There is the Pfaltzgraff everyday china we registered for when we got married. Unfortunately, a kitchen cabinet fell off the wall a few years back and shattered 60% of the set.
Then there is our fine china – Antique Lace by Mikasa – we have eight complete place settings. I like the delicacy of it, yet the boldness and strength of the gold. I can count the times we’ve used it on one hand. Most of our marriage it has been stored up in boxes since I had no room for it in my cabinets. I have finally been able to dust it all off and stack it on a top shelf. Beautiful, but unloved.
My third (and partial) set came from my great-grandmother Knox via my aunt. I barely remember Nanny. I remember the two steps going up to her back door, sitting at her kitchen table. She was tall and lean. Nanny died when I was five or six, and they didn’t let my brother or me go to the funeral, so a friend babysat us at my Nanny’s house. That house then became my Grandmama and Grandaddy’s house, full of laughter and fun. Nanny’s china, white with two gold concentric circles, is worn. Much of the gold has rubbed off, probably from being washed in the dishwasher. A tradition which, God help me, I’ve continued. I suppose I should take better care of her china . . . would it mean I’d be taking better care of her memory?

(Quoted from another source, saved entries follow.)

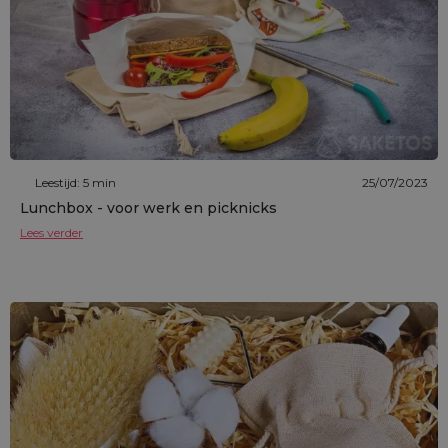
Leestijd: 5 min
25/07/2023
Lunchbox - voor werk en picknicks
Lees verder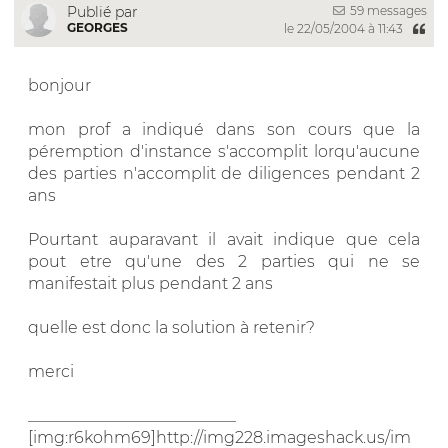
59 messages
Publié par
GEORGES
le 22/05/2004 à 11:43
bonjour
mon prof a indiqué dans son cours que la
péremption d'instance s'accomplit lorqu'aucune
des parties n'accomplit de diligences pendant 2
ans
Pourtant auparavant il avait indique que cela
pout etre qu'une des 2 parties qui ne se
manifestait plus pendant 2 ans
quelle est donc la solution à retenir?
merci
__________________________
[img:r6kohm69]http://img228.imageshack.us/im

And my last set of china, just received. From my grandmother. My Julia Roberts grandmother, who passed away in December. 12 place settings. Almost complete. A coffee cup seems to be all that’s missing. I love this china. Farm animals. Pastels. Whimsy. Comfort. My Undaddy and Julia’s dining room table, these plates piled high with southern deliciousness.
I leave you with the good stuff:
What Came to Me
by Jane Kenyon
I took the last
dusty piece of china
out of the barrel.
It was your gravy boat,
with a hard, brown
drop of gravy still
on the porcelain lip.
I grieved for you then
as I never had before.
by Jody Gladding
A pond will deepen toward the center like a plate
we traced its shallow rim my mother steering
my inner tube past the rushes where I looked
for Moses we said it was a trip around the world
in China we wove through curtains of willow
that tickled our necks let’s do that again
and we’d double back idle there lifting
our heads to the green rain
swallows met over us later I dreamed
of flying with them we had all the time
in the world we had the world
how could those trees be weeping?
Now I´m ashamed of my plates!
It’s okay. Plates are a tradition with American southern women. Moms pass their dishes down to their kids. It’s all about family, tradition, legacy!
What a great, creative post.
We can find stories everywhere. Even in our cupboards.
Well said! Thanks.
i love jane kenyon… ‘otherwise’ is in my top 5 favorite poems of all time.
I looked it up – beautiful poem!!
The last 3 lines of “Blue Willow” are unbelievable. Awesome. Thanks for sharing! By the way, I like the farm plates the best! I have some similar ones. I also have the Blue Willow set my momma gave me.
I agree about the last 3 lines! Love that poem!